Editoriali

BIO, COME STAI?

17 giugno 2006 | Luciano Didero

Mancano poco più di due mesi all’edizione 2006 della Fiera "Sana" di Bologna, un appuntamento fondamentale per il settore, specie di questi tempi. L’anno scorso fu registrato un umore “negativo” per quanto riguarda gli operatori e un atteggiamento un po’ “stanco” nell’ambito della distribuzione, che dopo anni fece registrare una ripresa del mondo dello specializzato e un calo della Gdo, una controtendenza spiegabile con lo slogan “gli affari prima di tutto”. Come a dire una vera rivoluzione, rispetto ai dati acquisiti fin qui.

Entrambi i fenomeni hanno una giustificazione, ma sulla scena manca ancora un protagonista: le Istituzioni, il Governo. Ma partiamo dagli operatori della produzione, ai quali va in ogni caso il merito di averci creduto in tempi ormai lontani, quando il bio era cosa ignota ai più. Nel momento del “big bang” (nel 1991, anno dell’emanazione del Reg. Cee 2092/91) gli operatori erano assai pochi, in parte felici di essere tali. In anni seguenti alcuni si lamentarono della crescita, che aveva “inquinato” il sistema bio, forse lo aveva un po’ snaturato, con l’entrata in gioco delle grandi aziende, della trasformazione e della distribuzione, con tutta la sua (troppa) forza. Se in quella fase la crescita si basò sull’entusiasmo e sulla disponibilità più che sugli studi di mercato (e fu purtroppo un grande errore, anche se forse inevitabile per l’epoca), negli anni seguenti ne fu fatto un altro, la cui importanza fu compresa solo in seguito.

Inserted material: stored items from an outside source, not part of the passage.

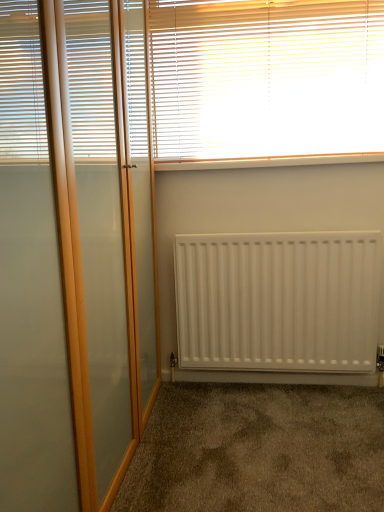 Question: From a real-world perspective, is brown carpet at lower center positioned under white matte radiator at center based on gravity?

Choices:
 (A) no
 (B) yes

Answer: (B)

Question: Does brown carpet at lower center have a greater height compared to white matte radiator at center?

Choices:
 (A) no
 (B) yes

Answer: (A)

Question: Does brown carpet at lower center lie in front of white matte radiator at center?

Choices:
 (A) no
 (B) yes

Answer: (B)

Question: Is brown carpet at lower center facing away from white matte radiator at center?

Choices:
 (A) yes
 (B) no

Answer: (B)

Question: Can you confirm if brown carpet at lower center is shorter than white matte radiator at center?

Choices:
 (A) no
 (B) yes

Answer: (B)

Question: Does point (256, 303) appear closer or farther from the camera than point (157, 162)?

Choices:
 (A) closer
 (B) farther

Answer: (A)

Question: From a real-world perspective, is white matte radiator at center positioned above or below white plastic window sill at upper center?

Choices:
 (A) above
 (B) below

Answer: (B)

Question: From their relative heights in the image, would you say white matte radiator at center is taller or shorter than white plastic window sill at upper center?

Choices:
 (A) short
 (B) tall

Answer: (B)

Question: Considering the positions of white matte radiator at center and white plastic window sill at upper center in the image, is white matte radiator at center bigger or smaller than white plastic window sill at upper center?

Choices:
 (A) big
 (B) small

Answer: (A)

Question: In the image, is brown carpet at lower center positioned in front of or behind white plastic window sill at upper center?

Choices:
 (A) front
 (B) behind

Answer: (A)

Question: From a real-world perspective, is brown carpet at lower center above or below white plastic window sill at upper center?

Choices:
 (A) below
 (B) above

Answer: (A)

Question: Is brown carpet at lower center taller or shorter than white plastic window sill at upper center?

Choices:
 (A) tall
 (B) short

Answer: (B)

Question: Considering the positions of brown carpet at lower center and white plastic window sill at upper center in the image, is brown carpet at lower center wider or thinner than white plastic window sill at upper center?

Choices:
 (A) thin
 (B) wide

Answer: (B)

Question: Based on their sizes in the image, would you say white plastic window sill at upper center is bigger or smaller than white wooden blinds at upper center?

Choices:
 (A) small
 (B) big

Answer: (A)

Question: Is white plastic window sill at upper center spatially inside white wooden blinds at upper center, or outside of it?

Choices:
 (A) inside
 (B) outside

Answer: (B) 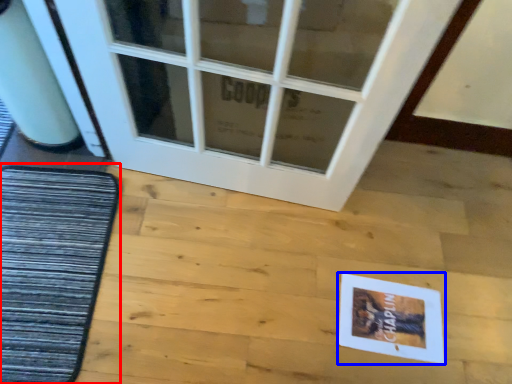 Question: Which of the following is the farthest to the observer, mat (highlighted by a red box) or postcard (highlighted by a blue box)?

Choices:
 (A) mat
 (B) postcard

Answer: (B) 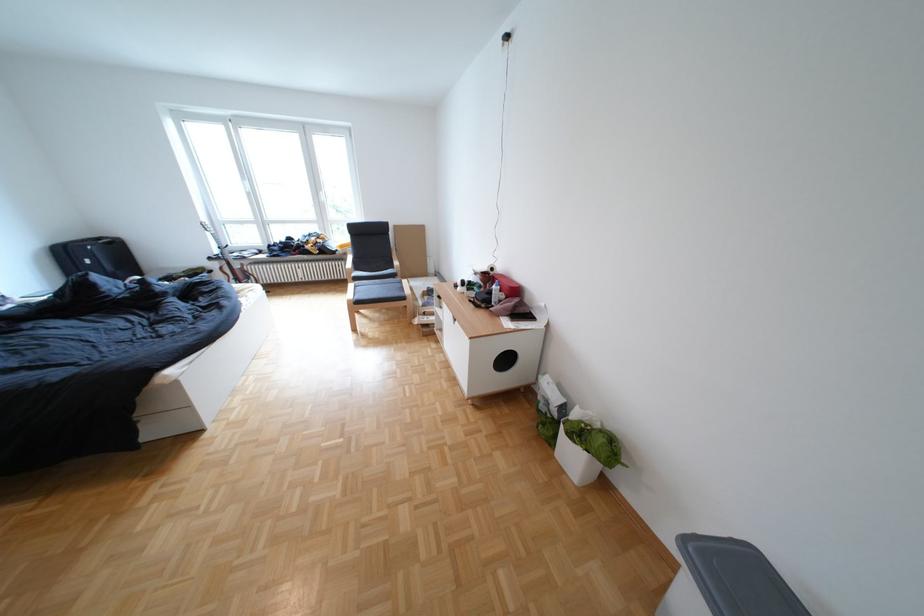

Mi riferisco alla ben nota legge 2078, che pur nata con scopi diversi contribuì a dare un forte impulso al biologico italiano. Soldi “pubblici”, per intenderci, a chi poteva produrre secondo il metodo biologico. Tutto certificato e in regola. Tuttavia mancante del solito anello “finale”: il mercato reale, non quello potenziale. Infatti, in quella fase solo una parte del prodotto biologico ottenuto anche grazie agli “aiuti” raggiungeva il consumatore come tale, ma era forse un 40 % del totale, il resto non era “buttato”, ovviamente, ma raggiungeva il consumatore nella veste convenzionale. Facendo così perdere immagine e profitti. Ma il sistema, all’epoca, si accontentò in ogni modo del risultato, finché durò. Poi, stretti i cordoni della borsa, ecco che molti operatori “scapparono” dal sistema: non ricevendo più aiuti e non riuscendo a entrare sul mercato con il marchio bio, semplicemente tornando a fare il solito lavoro. Il convenzionale, che non è un’offesa.

Per questo è corretto affermare che il sistema in questo modo, anche involontariamente, si è “dato una regolata” in fondo necessaria: gli aiuti non potevano continuare all’infinito, come alcuni avevano detto fin dall’inizio. Mancava come parte fondamentale dell’aiuto il ruolo delle Istituzioni, che molto avrebbero potuto fare per consentire una penetrazione del bio nei consumi ben al di là di quel milione di consumatori – un po’ bio originari, un po’ per caso - che alcuni osservatori videro come un successo. In realtà non era altro che l’obiettivo minimo che si doveva raggiungere, per essere alla pari con i grandi paesi Ue (il cui consumo bio procapite è superiore al nostro, in alcuni casi anche di molto).

Così, nell’attuale fase di stagnazione che grazie alle difficoltà economiche delle famiglie italiane potrebbe durare ancora per un po’, abbiamo la possibilità di lanciare – certo non per primi – un necessario messaggio urgente al prof. Paolo De castro, nuovo Ministro per l’Agricoltura: è tempo di fare per questo settore quanto non è stato fatto negli anni scorsi. Anche in termini quantitativi. Non parliamo più di aiuti ma di considerazione, anzi di azioni: marketing, comunicazione, promozione e tutto quanto va fino alle offerte speciali. Che devono riguardare il biologico come un qualunque settore “moderno”. Spendere di più, investire nella stessa misura dei nostri competitori, la Spagna per esempio. E imparare a farlo meglio, con più qualità: anni fa una campagna stampa sulla carta patinata nazionale aveva come icona prodotti biologici sì, ma di altri paesi. Una contraddizione, come a dire, culturale e professionale. Nessun altro commento, si può solo migliorare. E forse anche l’umore ne risentirà positivamente.